The Mac build of my (mainly POSIX) application spawns a child thread that calls CFRunLoopRun() to do an event loop (to get network configuration change events from MacOS).

When it's time to pack things up and go away, the main thread calls CFRunLoopStop() on the child thread's run-loop, at which point CFRunLoopRun() returns in the child thread, the child thread exits, and the main thread (which was blocking waiting for the child thread to exit) can continue.

This appears to work, but my question is: is this a safe/recommended way to do it? In particular, is calling CFRunLoopStop() from another thread liable to cause a race condition? Apple's documentation is silent on the subject, as far as I can tell.

If calling CFRunLoopStop() from the main thread is not the solution, what is a good solution? I know I could have the child thread call CFRunLoopRunInMode() and wake up every so often to check a boolean or something, but I'd prefer not to have the child thread do any polling if I can avoid it.

+1  A: 

In particular, is calling CFRunLoopStop() from another thread [safe]?

Here's what Run Loop Management says:

The functions in Core Foundation are generally thread-safe and can be called from any thread.

So maybe CFRunLoopStop is safe. But I do worry about their use of the word “generally”. My rule is: If Apple doesn't say it's safe, you should assume it's not.

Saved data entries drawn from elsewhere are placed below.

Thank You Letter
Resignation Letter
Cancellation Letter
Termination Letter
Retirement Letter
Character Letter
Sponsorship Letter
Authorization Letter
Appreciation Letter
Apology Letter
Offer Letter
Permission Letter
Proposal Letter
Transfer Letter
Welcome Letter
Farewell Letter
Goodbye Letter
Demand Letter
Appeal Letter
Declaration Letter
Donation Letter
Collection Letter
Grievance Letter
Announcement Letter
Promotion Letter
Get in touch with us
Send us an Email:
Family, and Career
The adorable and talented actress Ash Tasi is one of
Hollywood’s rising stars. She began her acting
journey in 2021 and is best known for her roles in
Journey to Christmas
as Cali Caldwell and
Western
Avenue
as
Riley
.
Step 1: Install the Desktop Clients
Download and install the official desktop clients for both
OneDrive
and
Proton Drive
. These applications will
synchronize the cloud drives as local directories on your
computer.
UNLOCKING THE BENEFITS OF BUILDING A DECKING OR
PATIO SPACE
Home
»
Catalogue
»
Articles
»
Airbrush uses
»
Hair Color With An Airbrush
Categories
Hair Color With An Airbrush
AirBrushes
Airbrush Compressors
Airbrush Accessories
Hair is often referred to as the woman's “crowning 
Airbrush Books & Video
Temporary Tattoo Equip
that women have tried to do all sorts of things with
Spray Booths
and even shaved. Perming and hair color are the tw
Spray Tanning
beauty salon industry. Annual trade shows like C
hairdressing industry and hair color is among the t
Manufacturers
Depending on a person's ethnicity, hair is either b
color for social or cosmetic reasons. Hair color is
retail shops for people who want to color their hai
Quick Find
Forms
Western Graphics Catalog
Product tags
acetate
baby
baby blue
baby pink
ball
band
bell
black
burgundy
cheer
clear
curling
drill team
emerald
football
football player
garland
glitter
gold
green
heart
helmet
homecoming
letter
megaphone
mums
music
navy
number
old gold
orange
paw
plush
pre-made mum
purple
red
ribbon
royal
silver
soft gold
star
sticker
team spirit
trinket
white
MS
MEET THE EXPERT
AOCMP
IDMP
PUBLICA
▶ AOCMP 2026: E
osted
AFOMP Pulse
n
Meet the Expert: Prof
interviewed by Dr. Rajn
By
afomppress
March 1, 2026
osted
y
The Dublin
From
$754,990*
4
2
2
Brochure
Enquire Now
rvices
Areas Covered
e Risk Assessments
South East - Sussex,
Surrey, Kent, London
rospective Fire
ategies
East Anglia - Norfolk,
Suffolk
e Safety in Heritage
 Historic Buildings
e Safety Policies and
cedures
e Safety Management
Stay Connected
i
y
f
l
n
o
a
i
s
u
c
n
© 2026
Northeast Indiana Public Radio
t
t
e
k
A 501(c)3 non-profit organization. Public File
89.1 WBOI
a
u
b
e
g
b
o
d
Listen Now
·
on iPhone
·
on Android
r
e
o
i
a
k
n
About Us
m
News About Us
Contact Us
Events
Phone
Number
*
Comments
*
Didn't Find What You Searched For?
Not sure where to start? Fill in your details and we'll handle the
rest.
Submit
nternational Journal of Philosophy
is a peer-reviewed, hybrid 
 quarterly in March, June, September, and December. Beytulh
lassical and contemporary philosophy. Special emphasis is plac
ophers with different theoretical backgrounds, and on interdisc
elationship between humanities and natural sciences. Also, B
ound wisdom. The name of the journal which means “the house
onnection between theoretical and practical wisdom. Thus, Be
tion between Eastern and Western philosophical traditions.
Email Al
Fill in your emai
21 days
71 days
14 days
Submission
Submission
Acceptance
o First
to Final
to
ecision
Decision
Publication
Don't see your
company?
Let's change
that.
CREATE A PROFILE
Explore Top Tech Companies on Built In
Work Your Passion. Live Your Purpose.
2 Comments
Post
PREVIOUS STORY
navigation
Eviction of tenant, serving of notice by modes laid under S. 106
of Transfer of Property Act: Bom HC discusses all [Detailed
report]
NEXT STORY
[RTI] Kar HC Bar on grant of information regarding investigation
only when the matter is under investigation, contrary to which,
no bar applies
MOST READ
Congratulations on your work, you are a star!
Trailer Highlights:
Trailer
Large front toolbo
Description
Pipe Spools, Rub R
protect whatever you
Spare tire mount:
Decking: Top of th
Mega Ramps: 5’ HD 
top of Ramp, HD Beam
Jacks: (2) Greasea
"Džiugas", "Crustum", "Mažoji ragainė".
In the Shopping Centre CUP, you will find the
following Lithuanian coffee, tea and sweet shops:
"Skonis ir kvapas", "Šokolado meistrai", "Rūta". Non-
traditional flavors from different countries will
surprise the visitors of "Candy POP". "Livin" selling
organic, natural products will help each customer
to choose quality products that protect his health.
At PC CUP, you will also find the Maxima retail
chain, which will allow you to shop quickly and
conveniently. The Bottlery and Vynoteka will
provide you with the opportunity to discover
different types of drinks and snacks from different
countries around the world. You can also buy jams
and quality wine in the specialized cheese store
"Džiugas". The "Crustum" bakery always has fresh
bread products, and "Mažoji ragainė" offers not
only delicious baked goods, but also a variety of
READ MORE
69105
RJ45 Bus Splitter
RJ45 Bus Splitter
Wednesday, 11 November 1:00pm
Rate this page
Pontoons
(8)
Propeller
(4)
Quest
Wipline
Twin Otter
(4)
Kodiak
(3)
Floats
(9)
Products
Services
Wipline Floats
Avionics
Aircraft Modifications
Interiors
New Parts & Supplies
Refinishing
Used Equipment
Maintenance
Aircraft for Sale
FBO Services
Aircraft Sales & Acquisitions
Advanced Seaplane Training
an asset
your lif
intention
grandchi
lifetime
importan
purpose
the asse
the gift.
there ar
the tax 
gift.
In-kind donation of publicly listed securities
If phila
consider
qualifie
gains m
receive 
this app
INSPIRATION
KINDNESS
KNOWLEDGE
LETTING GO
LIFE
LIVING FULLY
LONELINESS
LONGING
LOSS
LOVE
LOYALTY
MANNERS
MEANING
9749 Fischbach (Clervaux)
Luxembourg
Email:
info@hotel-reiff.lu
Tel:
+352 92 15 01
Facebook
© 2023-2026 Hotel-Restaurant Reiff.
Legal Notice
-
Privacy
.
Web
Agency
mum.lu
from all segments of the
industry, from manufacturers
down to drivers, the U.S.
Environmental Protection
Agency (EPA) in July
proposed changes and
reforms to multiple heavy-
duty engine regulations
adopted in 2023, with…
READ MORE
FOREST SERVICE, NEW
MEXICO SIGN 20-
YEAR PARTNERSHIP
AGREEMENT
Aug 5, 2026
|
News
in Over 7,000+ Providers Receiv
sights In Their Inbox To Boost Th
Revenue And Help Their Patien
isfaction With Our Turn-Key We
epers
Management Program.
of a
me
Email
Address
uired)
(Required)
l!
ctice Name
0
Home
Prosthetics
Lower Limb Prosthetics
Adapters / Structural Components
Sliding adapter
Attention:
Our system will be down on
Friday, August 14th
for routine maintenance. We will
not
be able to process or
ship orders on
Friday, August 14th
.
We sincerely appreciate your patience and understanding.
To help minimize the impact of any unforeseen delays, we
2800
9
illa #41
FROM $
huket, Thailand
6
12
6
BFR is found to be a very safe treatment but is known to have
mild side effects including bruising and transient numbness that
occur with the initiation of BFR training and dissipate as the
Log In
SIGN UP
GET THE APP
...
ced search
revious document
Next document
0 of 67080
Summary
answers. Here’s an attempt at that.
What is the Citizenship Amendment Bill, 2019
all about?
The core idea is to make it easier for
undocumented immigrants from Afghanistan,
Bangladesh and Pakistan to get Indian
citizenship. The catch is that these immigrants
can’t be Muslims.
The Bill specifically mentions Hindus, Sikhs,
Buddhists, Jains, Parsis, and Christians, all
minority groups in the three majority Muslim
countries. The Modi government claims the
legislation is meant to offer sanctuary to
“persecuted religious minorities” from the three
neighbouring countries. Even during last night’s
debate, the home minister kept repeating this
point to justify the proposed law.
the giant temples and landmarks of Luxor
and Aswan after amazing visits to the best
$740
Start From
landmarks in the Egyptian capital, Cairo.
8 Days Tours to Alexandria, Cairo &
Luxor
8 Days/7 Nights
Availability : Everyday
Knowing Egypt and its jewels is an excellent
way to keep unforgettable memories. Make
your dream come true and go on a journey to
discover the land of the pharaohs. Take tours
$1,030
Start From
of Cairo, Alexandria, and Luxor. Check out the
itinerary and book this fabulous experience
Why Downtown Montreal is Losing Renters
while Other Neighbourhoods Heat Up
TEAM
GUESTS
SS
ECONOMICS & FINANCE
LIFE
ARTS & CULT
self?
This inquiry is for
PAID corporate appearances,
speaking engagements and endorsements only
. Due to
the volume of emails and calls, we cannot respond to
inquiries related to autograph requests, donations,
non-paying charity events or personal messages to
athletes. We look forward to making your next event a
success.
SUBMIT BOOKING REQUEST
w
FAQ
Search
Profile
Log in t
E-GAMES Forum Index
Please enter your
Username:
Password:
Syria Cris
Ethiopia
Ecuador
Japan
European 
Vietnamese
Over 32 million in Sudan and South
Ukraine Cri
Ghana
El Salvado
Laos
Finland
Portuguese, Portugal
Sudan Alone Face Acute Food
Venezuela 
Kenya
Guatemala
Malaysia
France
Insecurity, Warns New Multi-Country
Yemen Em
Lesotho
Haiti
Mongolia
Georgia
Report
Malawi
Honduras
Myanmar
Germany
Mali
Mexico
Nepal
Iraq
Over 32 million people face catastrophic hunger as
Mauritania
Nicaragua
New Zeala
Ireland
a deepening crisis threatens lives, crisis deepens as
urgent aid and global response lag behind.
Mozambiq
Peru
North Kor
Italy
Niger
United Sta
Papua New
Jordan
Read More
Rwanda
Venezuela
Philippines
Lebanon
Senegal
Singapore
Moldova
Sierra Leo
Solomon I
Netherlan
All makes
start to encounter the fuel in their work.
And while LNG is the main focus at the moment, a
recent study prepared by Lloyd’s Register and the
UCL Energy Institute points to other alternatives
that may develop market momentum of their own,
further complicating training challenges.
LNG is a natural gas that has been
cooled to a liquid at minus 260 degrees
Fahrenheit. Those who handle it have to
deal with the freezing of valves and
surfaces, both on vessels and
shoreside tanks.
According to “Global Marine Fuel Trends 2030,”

To err on the safe side, you might consider creating a run loop source, adding that to your run loop, and signaling that source when it's time to end the thread. That same document includes an example of a custom run loop source.

Peter Hosey
A: 

In the case of CFRunLoopStop - if it could only be called safely on the current run loop, then it would not be necessary to pass it a parameter indicating which run loop to stop.

The presence of the parameter is a strong indication that its ok to use it to stop run loops other than the current run loop.